[Directions] For the material below, return exactly the lines starting at the line containing "Автосервіс Liqui Moly" and ending at the line containing "закінчити війну", both ends included, and no others.

[Records supplied]
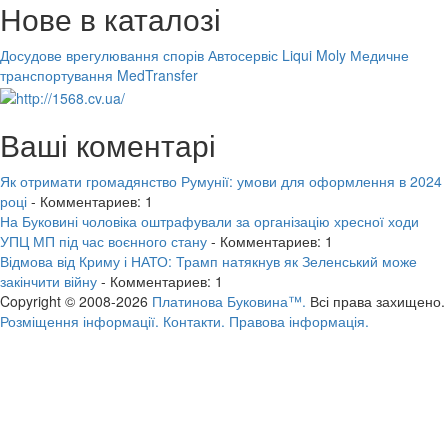
Нове в каталозі
Досудове врегулювання спорів
Автосервіс Liqui Moly
Медичне
транспортування MedTransfer
Ваші коментарі
Як отримати громадянство Румунії: умови для оформлення в 2024
році
- Комментариев: 1
На Буковині чоловіка оштрафували за організацію хресної ходи
УПЦ МП під час воєнного стану
- Комментариев: 1
Відмова від Криму і НАТО: Трамп натякнув як Зеленський може
закінчити війну
- Комментариев: 1
Copyright © 2008-2026
Платинова Буковина™.
Всі права захищено.
Розміщення інформації.
Контакти.
Правова інформація.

[Answer to the exercise]
Автосервіс Liqui Moly
Медичне
транспортування MedTransfer
Ваші коментарі
Як отримати громадянство Румунії: умови для оформлення в 2024
році
- Комментариев: 1
На Буковині чоловіка оштрафували за організацію хресної ходи
УПЦ МП під час воєнного стану
- Комментариев: 1
Відмова від Криму і НАТО: Трамп натякнув як Зеленський може
закінчити війну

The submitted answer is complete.